Clinicians tend to count on histopathological findings as the cornerstone in their diagnostic and therapeutic plans.
Clinicians tend to count on histopathological findings as the cornerstone in their diagnostic and therapeutic plans.
Previously in this column we reviewed abstracts pointing out the significant percentage of inaccurate diagnoses obtained by needle aspirate cytology and needle-type instrument biopsies of the liver. This review will focus on problems and issues regarding the diagnostic reliability of biopsies of the gastrointestinal tract.
Pathologists' opinions regarding the principal infiltrating cell type
Two recent articles written by veterinary gastroenterologists and pathologists addressed diagnostic issues small animal clinicians should consider when contemplating procedures or acting upon gastrointestinal biopsy findings.
In the first article [Willard, M.D., Lovering, S.L. et al. Quality of tissue specimens obtained endoscopically from the duodenum of dogs and cats. JAVMA, Vol 219, No.4, August 15, 2001] three experienced investigators evaluated the adequacy of 1,335 duodenal tissue samples obtained through endoscopes and submitted to two different laboratories for processing and analysis.
They concluded that 19 to 37 percent of the samples from lab 1 and 23 to 50 percent of the samples from lab 2 were clearly inadequate for diagnostic purposes. The species (canine versus feline) made no difference.
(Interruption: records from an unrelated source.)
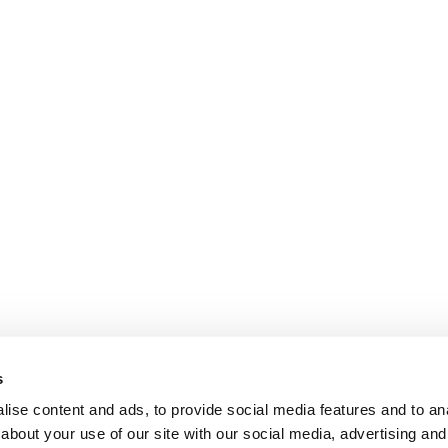
s
ise content and ads, to provide social media features and to anal
about your use of our site with our social media, advertising and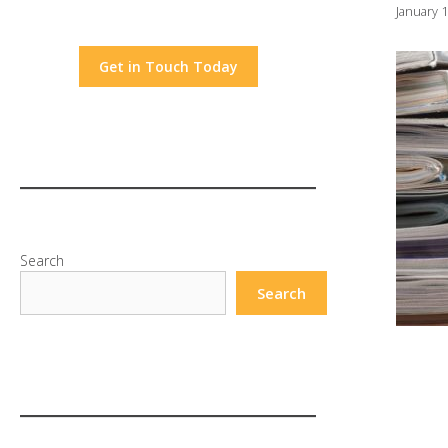
January 
Get in Touch Today
Search
Search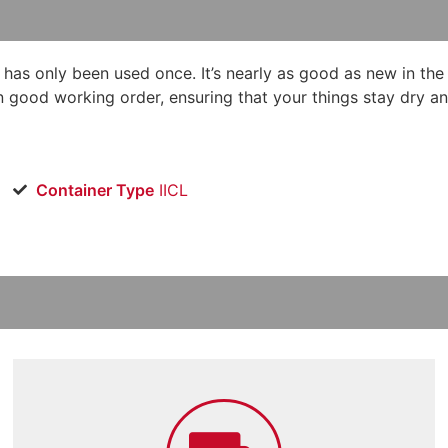
d has only been used once. It’s nearly as good as new in the
in good working order, ensuring that your things stay dry an
Container Type
IICL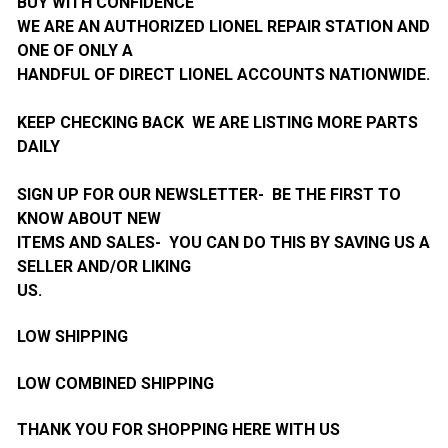
BUY WITH CONFIDENCE
WE ARE AN AUTHORIZED LIONEL REPAIR STATION AND
ONE OF ONLY A
HANDFUL OF DIRECT LIONEL ACCOUNTS NATIONWIDE.
KEEP CHECKING BACK WE ARE LISTING MORE PARTS
DAILY
SIGN UP FOR OUR NEWSLETTER- BE THE FIRST TO
KNOW ABOUT NEW
ITEMS AND SALES- YOU CAN DO THIS BY SAVING US A
SELLER AND/OR LIKING
US.
LOW SHIPPING
LOW COMBINED SHIPPING
THANK YOU FOR SHOPPING HERE WITH US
The authors noted that the clinicians submitting biopsy samples to lab 1 were senior clinicians at Texas A&M (or individuals trained by these clinicians), and they were very careful to submit their samples with specific orientation on a plastic sponge prior to placing them in formalin.
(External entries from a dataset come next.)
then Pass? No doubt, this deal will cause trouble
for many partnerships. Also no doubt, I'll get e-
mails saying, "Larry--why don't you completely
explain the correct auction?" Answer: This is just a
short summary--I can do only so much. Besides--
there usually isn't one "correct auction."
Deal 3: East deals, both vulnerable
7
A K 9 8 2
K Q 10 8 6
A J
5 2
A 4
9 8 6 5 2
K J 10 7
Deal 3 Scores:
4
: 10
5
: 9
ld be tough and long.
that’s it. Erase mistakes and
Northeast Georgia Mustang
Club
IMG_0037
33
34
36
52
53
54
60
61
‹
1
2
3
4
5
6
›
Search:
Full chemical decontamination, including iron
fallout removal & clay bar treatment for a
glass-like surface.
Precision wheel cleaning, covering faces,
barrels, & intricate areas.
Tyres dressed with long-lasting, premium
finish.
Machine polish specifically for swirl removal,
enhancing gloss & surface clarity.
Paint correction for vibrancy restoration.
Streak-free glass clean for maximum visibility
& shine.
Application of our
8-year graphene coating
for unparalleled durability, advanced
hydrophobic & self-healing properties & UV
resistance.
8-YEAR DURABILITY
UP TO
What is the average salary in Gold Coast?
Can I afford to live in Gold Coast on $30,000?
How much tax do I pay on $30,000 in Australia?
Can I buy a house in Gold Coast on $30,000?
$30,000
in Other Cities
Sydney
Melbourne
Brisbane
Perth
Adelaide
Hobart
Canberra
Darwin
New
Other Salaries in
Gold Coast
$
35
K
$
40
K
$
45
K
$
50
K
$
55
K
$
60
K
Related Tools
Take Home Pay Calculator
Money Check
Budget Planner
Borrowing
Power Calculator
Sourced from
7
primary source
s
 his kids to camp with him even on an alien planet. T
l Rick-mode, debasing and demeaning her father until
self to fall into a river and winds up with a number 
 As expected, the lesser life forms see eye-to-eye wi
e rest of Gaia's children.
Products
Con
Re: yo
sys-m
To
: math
The clinicians submitting to lab 2 "were from a wide range of training and experience", and samples were submitted floating in formalin rather than with specific orientation. There were some differences in processing technique between labs.
The authors suggested that at least eight individual tissue pieces be submitted when performing endoscopic biopsy of the duodenum on dogs and cats in order to improve the chances of adequate samples.
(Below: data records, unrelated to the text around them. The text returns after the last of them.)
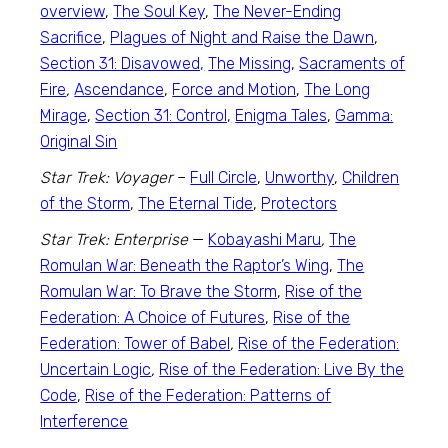
overview
,
The Soul Key
,
The Never-Ending
Sacrifice
,
Plagues of Night and Raise the Dawn
,
Section 31: Disavowed,
The Missing
,
Sacraments of
Fire
,
Ascendance
,
Force and Motion
,
The Long
Mirage
,
Section 31: Control,
Enigma Tales
,
Gamma:
Original Sin
Star Trek: Voyager
–
Full Circle
,
Unworthy
,
Children
of the Storm
,
The Eternal Tide
,
Protectors
Star Trek: Enterprise
—
Kobayashi Maru
,
The
Romulan War: Beneath the Raptor’s Wing
,
The
Romulan War: To Brave the Storm
,
Rise of the
Federation: A Choice of Futures
,
Rise of the
Federation: Tower of Babel
,
Rise of the Federation:
Uncertain Logic
,
Rise of the Federation: Live By the
Code
,
Rise of the Federation: Patterns of
Interference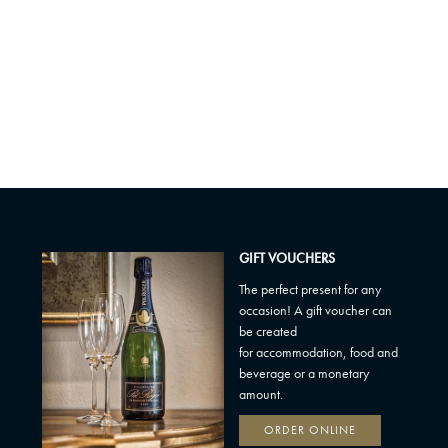
GIFT VOUCHERS
The perfect present for any
occasion! A gift voucher can
be created
for accommodation, food and
beverage or a monetary
amount.
ORDER ONLINE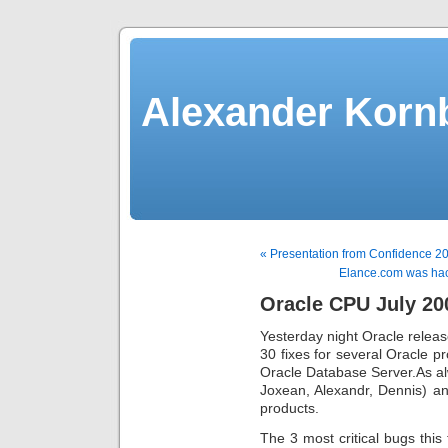
Alexander Kornb
« Presentation from Confidence 20
Elance.com was hac
Oracle CPU July 20
Yesterday night Oracle relea
30 fixes for several Oracle pr
Oracle Database Server.As al
Joxean, Alexandr, Dennis) an
products.
The 3 most critical bugs this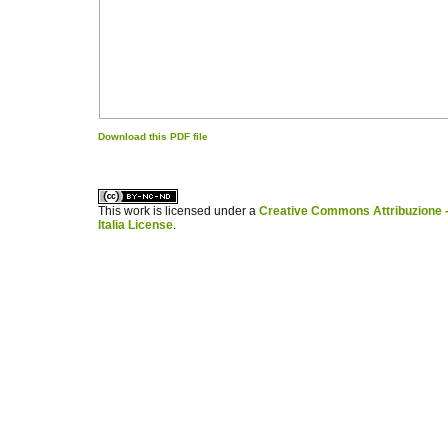
Download this PDF file
کاغذ a4
ویزای استارتاپ
This work is licensed under a
Creative Commons Attribuzione -
Italia License
.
In the second, related article [Willard, M.D., Jergens, A.E. et al. Interobserver variation among histopathologic evaluations of intestinal tissues from dogs and cats. JAVMA, Vol 220, No. 8, April 15, 2002] the investigators took 14 histologic slides prepared from biopsies of the intestinal tracts of dogs and cats and passed them around for independent evaluation by five veterinary pathologists at four institutions (the investigators specifically chose their 'go to' GI pathologists). Nine slides were made from endoscopically obtained samples and five slides were from full thickness biopsies. Most slides were from animals with clinical signs of GI disease. Some were from "clinically normal" research dogs. The results were eye opening. The quality of all slides were judged adequate or superior by at least four of the five pathologists. However, uniformity of opinion regarding the principal infiltrating cell type was found in only six of the 14 slides (see chart, p. 23S).
Uniformity of opinion regarding the severity of the infiltrate was found in only one of 14 slides. Near uniformity of opinion regarding severity was found in six of 14 slides, and non-uniformity of opinion about severity was found in seven of 14 slides. No pattern or tendency to describe as more or less severe was detected in this group of pathologists. It is notable that two pieces of illeal tissue from the clinically normal dogs were described as having neoplastic infiltrates (lymphoma). The authors concluded that "clinicians must be cautious about correlating clinical signs and histopathologic descriptions of gastrointestinal biopsy specimens."
In light of this information the practicing clinician should consider the use of preliminary diagnostic tools in animals with GI signs.
Direct fecal smears, flotations, and blood tests such as CBC, biochemical profile, bile acid assays, TLI, Cobalamin, and Folate may define the problem and suggest further diagnostic or therapeutic courses.
Radiographs, ultrasound examination, or an upper GI barium contrast series may clarify the cause of the signs. Empirical 'deworming' and/or a therapeutic trial on a hypoallergenic diet may resolve the signs in some chronic diarrhea cases.
When we do proceed to obtain GI tissue samples, it may be wise to have a veterinarian with formal training in endoscopy perform this particular procedure. Alternatively, surgery and full thickness biopsies should be considered. Attention to your diagnostic lab and pathologist selection is indicated.
Finally, as in all our diagnoses, the history, physical exam, preliminary tests, imaging, and response to therapy must all be considered with the biopsy results in order to deliver our best patient care.
Author's note: It is especially refreshing to see clinicians and pathologists investigating and reporting the issues which relate to the quality and validity of our diagnoses and thus our patient care.